--- TASK DATA ---

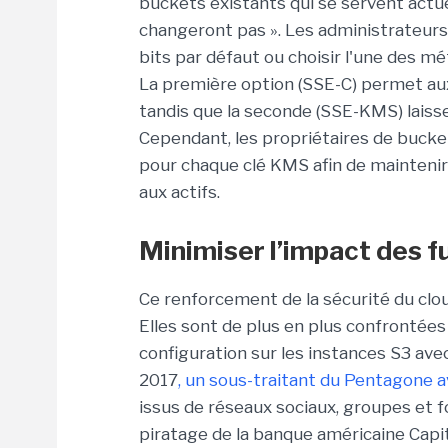
buckets existants qui se servent actu
changeront pas ». Les administrateurs
bits par défaut ou choisir l'une des m
La première option (SSE-C) permet aux 
tandis que la seconde (SSE-KMS) laiss
Cependant, les propriétaires de bucket
pour chaque clé KMS afin de maintenir 
aux actifs.
Minimiser l’impact des f
Ce renforcement de la sécurité du clo
Elles sont de plus en plus confrontées
configuration sur les instances S3 a
2017
, un sous-traitant du Pentagone av
issus de réseaux sociaux, groupes et 
piratage de la banque américaine Capi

---

PROBLEM TO SOLVE: Would you retype all the material above exactly, apart from its pictures?

TASK SOLUTION:
buckets existants qui se servent actu
changeront pas ». Les administrateurs
bits par défaut ou choisir l'une des m
La première option (SSE-C) permet aux 
tandis que la seconde (SSE-KMS) laiss
Cependant, les propriétaires de bucket
pour chaque clé KMS afin de maintenir 
aux actifs.
Minimiser l’impact des f
Ce renforcement de la sécurité du clo
Elles sont de plus en plus confrontées
configuration sur les instances S3 a
2017
, un sous-traitant du Pentagone av
issus de réseaux sociaux, groupes et 
piratage de la banque américaine Capi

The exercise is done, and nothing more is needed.